The paramedics in the ambulance that transported the young man were Level 2 emergency medical technicians (EMTs). Only Level 3 EMTs and critical care paramedics are allowed to perform airway treatments such as tracheotomies or chest-tube insertion.

Here are the four levels of EMTs who work in the Toronto Ambulance service, with their pay, qualifications and limitations:

EMT 1 ($50,000 base salary): Must graduate from a one-year (1,500 hours) community college program in ambulance and emergency care. May be trained to use a semi-automatic defibrillator and dispense five drugs, including ASA, glucose, nitroglycerin, epinephrine and salbutamol inhalers. EMT 1s are not allowed to perform airway treatments such as tracheotomies or breathing-tube insertion.

EMT 2 ($52,500 base salary): EMT 1 training plus an additional six weeks of clinical training and supervised field experience. EMT 2s are qualified to use manual defibrillators, to interpret electrocardiographs and to start intravenous lines. They are not allowed to administer intravenous drugs or perform airway treatments.

EMT 3 ($55,000 base salary): EMT 2 training plus 10 weeks extra classroom training and extra supervised field work. EMT 3s are qualified to dispense 16 drugs and perform advanced airway management, including chest-tube insertion and tracheotomy.

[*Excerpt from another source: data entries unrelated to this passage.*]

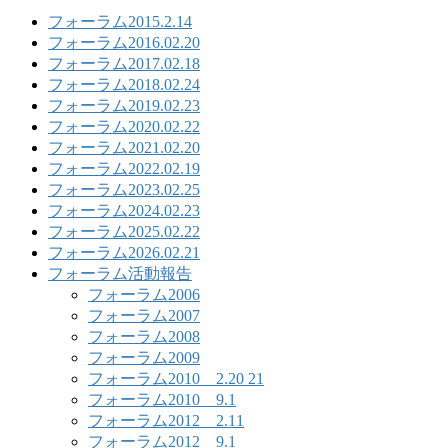
フォーラム2015.2.14
フォーラム2016.02.20
フォーラム2017.02.18
フォーラム2018.02.24
フォーラム2019.02.23
フォーラム2020.02.22
フォーラム2021.02.20
フォーラム2022.02.19
フォーラム2023.02.25
フォーラム2024.02.23
フォーラム2025.02.22
フォーラム2026.02.21
フォーラム活動報告
フォーラム2006
フォーラム2007
フォーラム2008
フォーラム2009
フォーラム2010 2.20 21
フォーラム2010 9.1
フォーラム2012 2.11
フォーラム2012 9.1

Critical Care Paramedic ($60,000 base salary): EMT 3 training plus six to eight weeks additional clinical training. CCPs are qualified to perform advanced lifesaving procedures including tracheotomies, blood transfusions and inserting arterial IV lines. CCPs are considered the equivalent of an intensive-care-unit nurse.

Of the 700 paramedics in the Toronto Ambulance service, 450 are EMT 1 qualified; 100 are EMT 2 qualified; 120 are EMT 3 qualified, and 30 are CCP qualified.